Sementara Ibu mengangkat tangannya untuk mengusap pipiku. "Pikirkanlah apa yang ibu katakan tadi ya.. kamu jangan langsung menolak begitu saja.." Ibu masih sempat memintaku, tapi kali ini dengan nada yang lebih lembut. Kakakku tampak cemburu melihat ke arahku.
Aku tersenyum menang, kueratkan pelukanku, dan kucium pipi Ibu sekilas. "Baiklah, Bu. Aku akan memikirkannya dulu." Aku mencoba sedikit mengalah kepadanya. "Nah, sekarang bukankah sudah waktunya ibu pergi bekerja?" Aku bertanya.

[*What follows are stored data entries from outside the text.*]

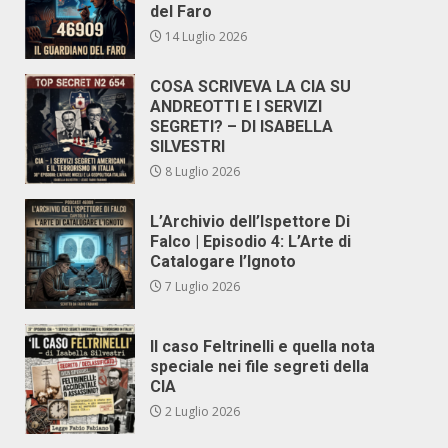
del Faro
14 Luglio 2026
COSA SCRIVEVA LA CIA SU
ANDREOTTI E I SERVIZI
SEGRETI? – DI ISABELLA
SILVESTRI
8 Luglio 2026
L’Archivio dell’Ispettore Di
Falco | Episodio 4: L’Arte di
Catalogare l’Ignoto
7 Luglio 2026
Il caso Feltrinelli e quella nota
speciale nei file segreti della
CIA
2 Luglio 2026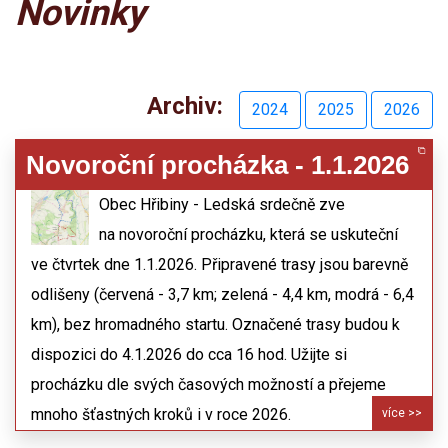
Novinky
Archiv:
2024
2025
2026
Novoroční procházka - 1.1.2026
25.12.2025
Obec Hřibiny - Ledská srdečně zve
na novoroční procházku, která se uskuteční
ve čtvrtek dne 1.1.2026. Připravené trasy jsou barevně
odlišeny (červená - 3,7 km; zelená - 4,4 km, modrá - 6,4
km), bez hromadného startu. Označené trasy budou k
dispozici do 4.1.2026 do cca 16 hod. Užijte si
procházku dle svých časových možností a přejeme
mnoho šťastných kroků i v roce 2026.
více >>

"Bagaimana ibu bisa pergi, kalau kamu memeluk ibu seperti itu." Kakakku memotong dengan nada cemburu.
Ibuku tertawa kecil sambil menepuk2 pipiku. Sementara aku menjulurkan lidahku mengejek kakakku di sana yang tampak gemas kepadaku.
Aku melepaskan pelukanku sesaat kemudian sambil tertawa kecil ke arah kakak. Ibupun segera bangkit berdiri dan segera menuju pintu. Aku dan kakak mengikutinya untuk mengantarnya sampai depan pintu.
"Jangan lupa makan sarapanmu ya, Ton." Ibu berpesan kepadaku. Aku mengangguk sambil tersenyum. "Kamu juga, Liz." Ibu berpesan pada kakak.
"Ah, aku antar Ibu dulu ya. Hari ini aku masuk agak siang. Jadi aku sempat mengantarkan Ibu.." kakakku segera menuju mobil tua warisan Ayah.
Ibu hanya mengangguk dan mengikuti kakak masuk ke dalam mobil tua yang terparkir di halaman rumah kami. Aku menutup pintu rumah sesaat setelah mobil itu meninggalkan halaman.
Aku berjalan pelan menuju meja makan di dapur. Perutku memang masih terasa sakit, tapi kini tambah dengan rasa lapar. Sesampainya di sana, dengan lahap kumakan beberapa lembar roti bakar sekaligus, sambil pikiranku kembali melayang menuju Tristan.